Che consiglio dare? Uno solo. Dico ad Angela di andare dall'assistente sociale, di ricordarle che è sempre stata lei ad occuparsi della pratica perché il genitore capisce poco e parla male l'italiano e che quella mattina una minore fretta avrebbe evitato il devastante equivoco. Le dico anche di non attendersi un riscontro positivo. Difficile che un impiegato pubblico riconosca di avere contribuito, sia pure in perfetta buona fede, alla formazione di un falso. La firma è sempre personale, come il reato. Se uno non capisce lo dice e non firma.
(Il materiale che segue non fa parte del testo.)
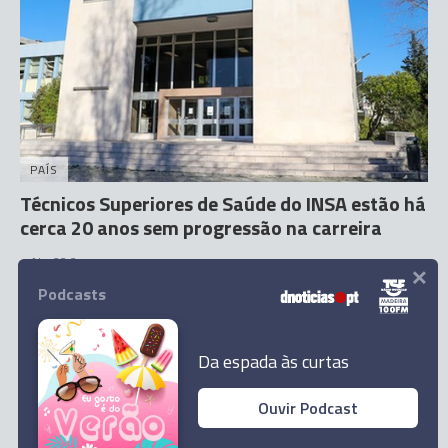
PAÍS
Técnicos Superiores de Saúde do INSA estão há
cerca 20 anos sem progressão na carreira
×
4 Abr 22:25
Podcasts
Da espada às curtas
Ouvir Podcast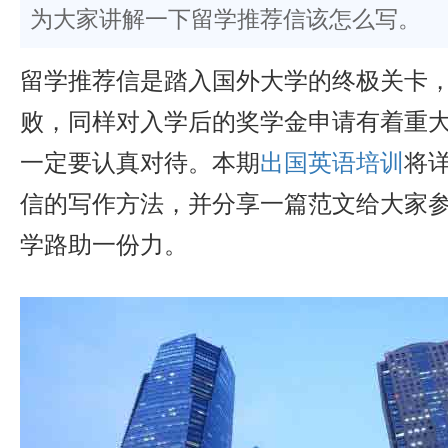
为大家讲解一下留学推荐信该怎么写。
留学推荐信是踏入国外大学的终极关卡
败，同样对入学后的奖学金申请有着重
一定要认真对待。本期
出国英语培训
将
信的写作方法，并分享一篇范文给大家
学路助一份力。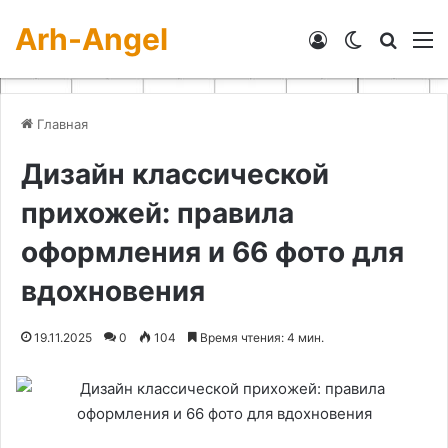
Arh-Angel
Войти
Switch skin
Искат
М
Главная
Дизайн классической
прихожей: правила
оформления и 66 фото для
вдохновения
19.11.2025
0
104
Время чтения: 4 мин.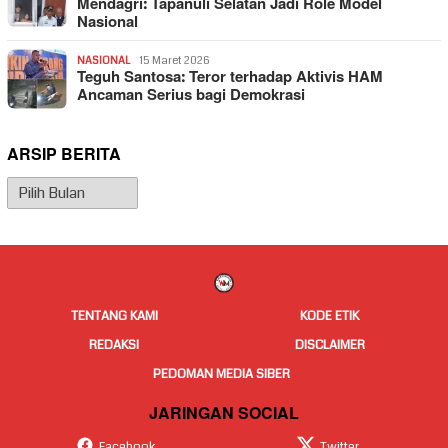
Mendagri: Tapanuli Selatan Jadi Role Model
Nasional
NASIONAL
15 Maret 2026
Teguh Santosa: Teror terhadap Aktivis HAM
Ancaman Serius bagi Demokrasi
ARSIP BERITA
Arsip
Berita
TENTANG KAMI
KODE ETIK
REDAKSI
DISCLAIMER
PEDOMAN MEDIA SIBER
JARINGAN SOCIAL
Facebook
Twitter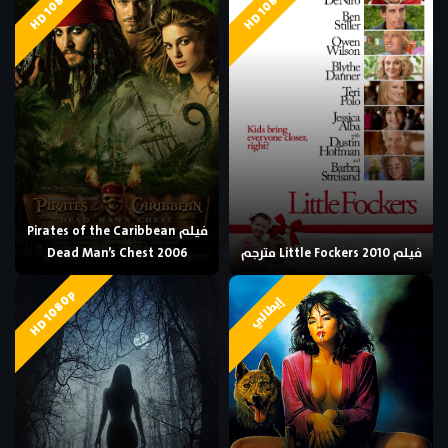
HD 1080p
HD 1080p
فيلم Pirates of the Caribbean
فيلم Little Fockers 2010 مترجم
Dead Man’s Chest 2006
HD 1080p
إيطالي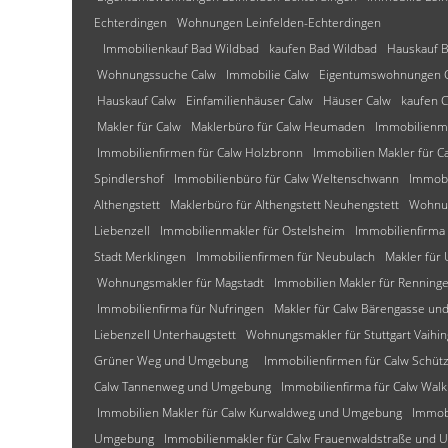
Echterdingen
Wohnungen Leinfelden-Echterdingen
Immobilienkauf Bad Wildbad
kaufen Bad Wildbad
Hauskauf B
Wohnungssuche Calw
Immobilie Calw
Eigentumswohnungen 
Hauskauf Calw
Einfamilienhäuser Calw
Häuser Calw
kaufen 
Makler für Calw
Maklerbüro für Calw Heumaden
Immobilienm
Immobilienfirmen für Calw Holzbronn
Immobilien Makler für C
Spindlershof
Immobilienbüro für Calw Weltenschwann
Immobi
Althengstett
Maklerbüro für Althengstett Neuhengstett
Wohnun
Liebenzell
Immobilienmakler für Ostelsheim
Immobilienfirma 
Stadt Merklingen
Immobilienfirmen für Neubulach
Makler für
Wohnungsmakler für Magstadt
Immobilien Makler für Renning
Immobilienfirma für Nufringen
Makler für Calw Bärengasse u
Liebenzell Unterhaugstett
Wohnungsmakler für Stuttgart Vaihi
Grüner Weg und Umgebung
Immobilienfirmen für Calw Schü
Calw Tannenweg und Umgebung
Immobilienfirma für Calw W
Immobilien Makler für Calw Kurwaldweg und Umgebung
Immob
Umgebung
Immobilienmakler für Calw Frauenwaldstraße und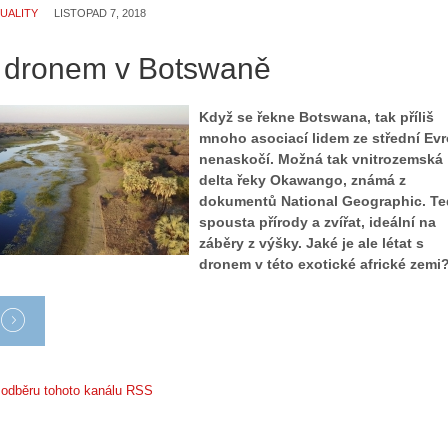
UALITY
LISTOPAD 7, 2018
Z
d
a
r
č
s dronem v Botswaně
o
í
n
n
ů
Když se řekne Botswana, tak příliš
á
:
mnoho asociací lidem ze střední Ev
m
1
nenaskočí. Možná tak vnitrozemská
e
.
delta řeky Okawango, známá z
s
N
dokumentů National Geographic. Te
d
e
spousta přírody a zvířat, ideální na
r
p
záběry z výšky. Jaké je ale létat s
o
r
dronem v této exotické africké zemi
n
á
y
v
:
e
3
m
.
z
Z
a
k odběru tohoto kanálu RSS
á
p
k
o
l
m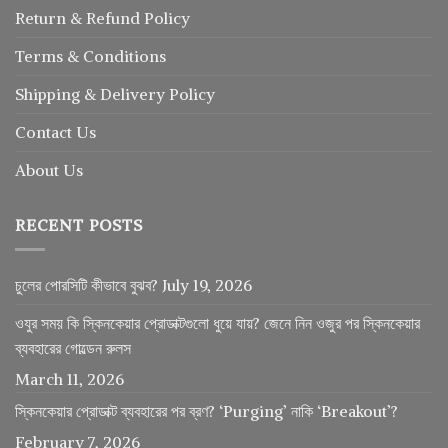
Return
&
Refund
Policy
Terms & Conditions
Shipping & Delivery Policy
Contact Us
About Us
RECENT POSTS
চুলের পোরসিটি কীভাবে বুঝব?
July 19, 2026
ওযুর সময় কি স্কিনকেয়ার প্রোডাক্টগুলো ধুয়ে যায়? জেনে নিন ওজুর পর স্কিনকেয়ার
ব্যবহারের গোল্ডেন রুলস
March 11, 2026
স্কিনকেয়ার প্রোডাক্ট ব্যবহারের পর ব্রণ? ‘Purging’ নাকি ‘Breakout’?
February 7, 2026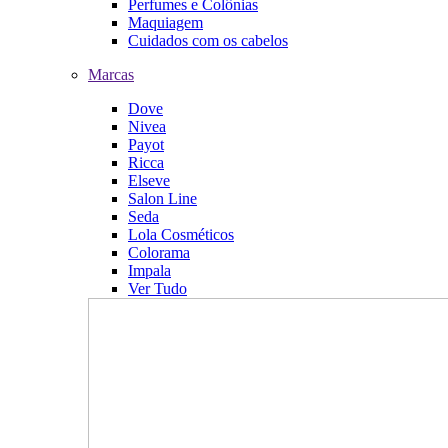
Perfumes e Colônias
Maquiagem
Cuidados com os cabelos
Marcas
Dove
Nivea
Payot
Ricca
Elseve
Salon Line
Seda
Lola Cosméticos
Colorama
Impala
Ver Tudo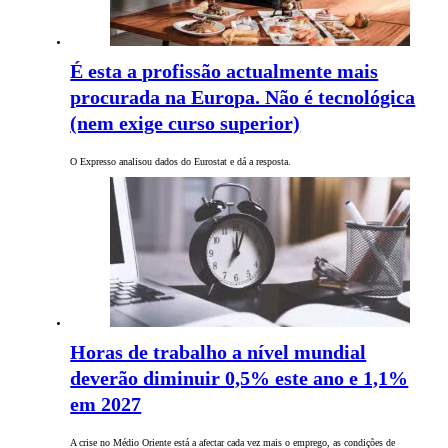
É esta a profissão actualmente mais
procurada na Europa. Não é tecnológica
(nem exige curso superior)
O Expresso analisou dados do Eurostat e dá a resposta.
Horas de trabalho a nível mundial
deverão diminuir 0,5% este ano e 1,1%
em 2027
A crise no Médio Oriente está a afectar cada vez mais o emprego, as condições de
Ma qualcosa di rassicurante deve averlo detto l'impiegato per indurre l'anziano a firmare all'istante. Solo loro due sanno che cosa si sono detti e che cosa hanno vicendevolmente capito. Ci deve essere un rimedio. Non si può ricominciare daccapo quando si è tagliato il traguardo. Si tratta di un piccolo alloggio popolare dove andranno a passare gli anni della vecchiaia una coppia di sposi economicamente disagiati. Ci deve essere un rimedio. Dico ad Angela, se le viene detto che non c'è, di dire all'assistente sociale che si rivolgerà alla stampa e a un legale.
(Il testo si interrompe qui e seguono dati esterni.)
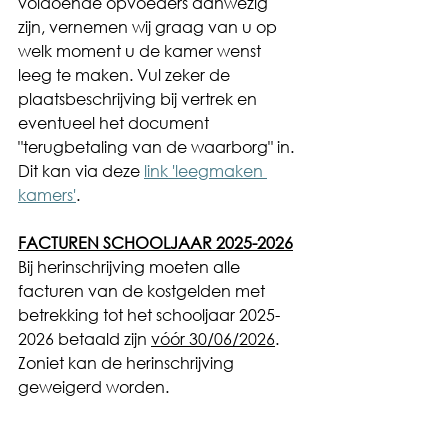
voldoende opvoeders aanwezig 
zijn, vernemen wij graag van u op 
welk moment u de kamer wenst 
leeg te maken. Vul zeker de 
plaatsbeschrijving bij vertrek en 
eventueel het document 
"terugbetaling van de waarborg" in.
Dit kan via deze 
link 'leegmaken 
kamers'
.  
FACTUREN SCHOOLJAAR 2025-2026
Bij herinschrijving moeten alle 
facturen van de kostgelden met 
betrekking tot het schooljaar 2025-
2026 betaald zijn 
vóór 30/06/2026
. 
Zoniet kan de herinschrijving 
geweigerd worden.
Vriendelijke groeten,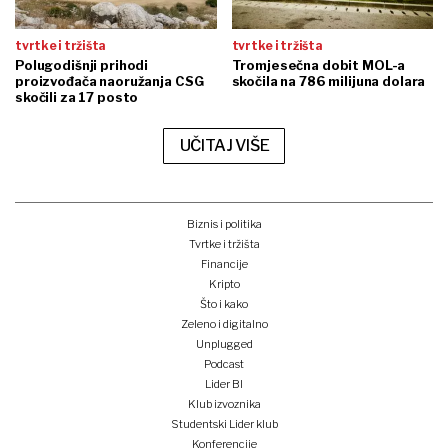
tvrtke i tržišta
tvrtke i tržišta
Polugodišnji prihodi
Tromjesečna dobit MOL-a
proizvođača naoružanja CSG
skočila na 786 milijuna dolara
skočili za 17 posto
UČITAJ VIŠE
Biznis i politika
Tvrtke i tržišta
Financije
Kripto
Što i kako
Zeleno i digitalno
Unplugged
Podcast
Lider BI
Klub izvoznika
Studentski Lider klub
Konferencije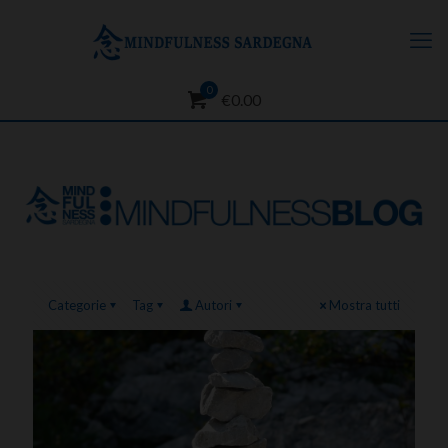
0
€0.00
Categorie
Tag
Autori
Mostra tutti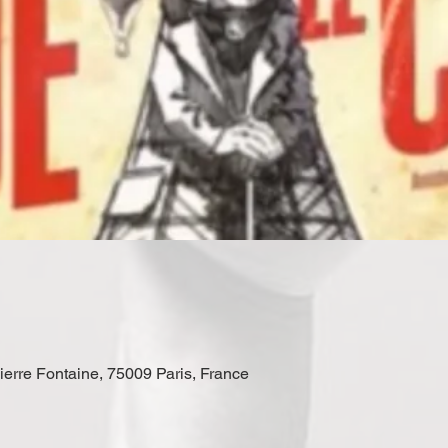
erre Fontaine, 75009 Paris, France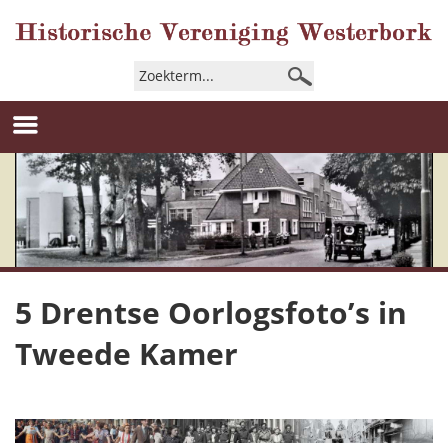
5 Drentse Oorlogsfoto’s in
Tweede Kamer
Ma non ce n'è bisogno. L'impatto immediato non è dei migliori. Si respira aria di reciproca diffidenza. Poi le due donne s'intendono. L'assistente sociale è la dottoressa Maria Letizia Rao che riconosce Angela, ascolta senza pregiudizio, verifica senza indugio, si rende conto del problema linguistico che è alla base del pasticcio e promette due interventi: quello verso l'Aler perché l'Istituto abbia consapevolezza che non d'imbroglio si è trattato, ma di  spiegabile disguido e quello verso l'Ufficiale Giudiziario del Tribunale civile di Lecco perché proroghi lo sfratto dall'appartamento in cui i due anziani vivono. Non garantisce il buon senso dell'Aler, ma assicura il suo impegno personale.

Era l'ottobre 2014. Il 25 febbraio 2015 l'Aler assegna a Xhevdet l'alloggio in via Sant'Ambrogio. Il Comune di Merate per il tramite di un proprio funzionario dirigente si è fatto carico del futuro di due anziani disorientati e ne ha rasserenato l'orizzonte. Poteva finire male perché la burocrazia sa come giustificare i propri errori, ma non esita a sanzionare quelli degli altri. Solo dovere? Qualcosa di più. Giustizia.

Questa piccola e bella storia che vi ho raccontato ha dimostrato il contrario. Merito di un burocrate, saggio, giusto e gentile di cui la citta di Merate e la sua amministrazione possono andare fieri. Che sia donna, come uomo, mi secca un pò. Preciso: non è rimprovero, è invidia.